Nel corso dell’incontro, Gifuni ha modo di sottolineare molti aspetti del carattere e della tecnica recitativa di Volonté: “Era uno che pensava, che si poneva e che poneva domande. Per questo lo consideravano un attore difficile. Molti registi hanno voluto lasciar diffondere la credenza che un attore meno studia, meno legge, e meno si documenta, meglio è, perché così non perde spontaneità. Sono scemenze gigantesche. La verità è che, ovviamente, un attore decerebrato è più facile da manovrare. Il problema è che mentre di un pianista o di un danzatore capisci che devono aver studiato per fare quel che fanno, con l’attore c’è il rischio di fraintendimento, come se tutti più o meno potessimo essere capaci di recitare. Volonté era anche, con il suo grande contributo, un coautore dei personaggi che recitava. E il caso di Moro non è il solo in cui, proprio assieme a Petri, fu profetico. Proprio il personaggio del ‘Dottore’ in Indagine… è assai simile, anche fisicamente, a quello del commissario Calabresi, balzato alle cronache tempo dopo l’uscita del film per aver condotto il drammatico interrogatorio che si sarebbe concluso con il volo dalla finestra dell’anarchico Pinelli“.
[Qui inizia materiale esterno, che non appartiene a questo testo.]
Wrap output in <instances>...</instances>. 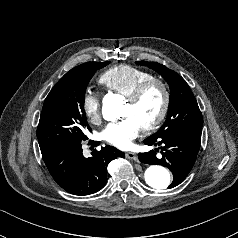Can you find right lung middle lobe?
<instances>
[{
	"label": "right lung middle lobe",
	"mask_w": 238,
	"mask_h": 238,
	"mask_svg": "<svg viewBox=\"0 0 238 238\" xmlns=\"http://www.w3.org/2000/svg\"><path fill=\"white\" fill-rule=\"evenodd\" d=\"M110 62H89L82 68L67 72L45 99L37 128L42 154L79 144L90 130L84 111L85 90L96 72Z\"/></svg>",
	"instance_id": "dd1d6c3e"
}]
</instances>
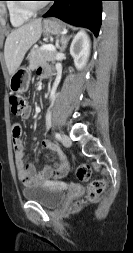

Come Volonté, maniacalmente attento al dettaglio nelle sue interpretazioni – tanto da riempirsi la bocca con del cotone per modificare la sua espressione, come avrebbe poi fatto anche Brando ne Il Padrino – anche Gifuni cura ogni particolare dei personaggi che incarna su schermo. “Per il film di Giordana – racconta – mi sono fatto accompagnare dallo stesso camiciaio che vestiva Moro. Usava sempre dei colletti larghi, fatti su misura, che gli conferivano una postura particolare. Il sarto, un signore di ottant’anni, nel vedermi si è commosso. Mi disse che si ricordava di un altro attore che gli aveva fatto la stessa richiesta, tanti anni fa”.

 

Naturalmente, si trattava di Volonté.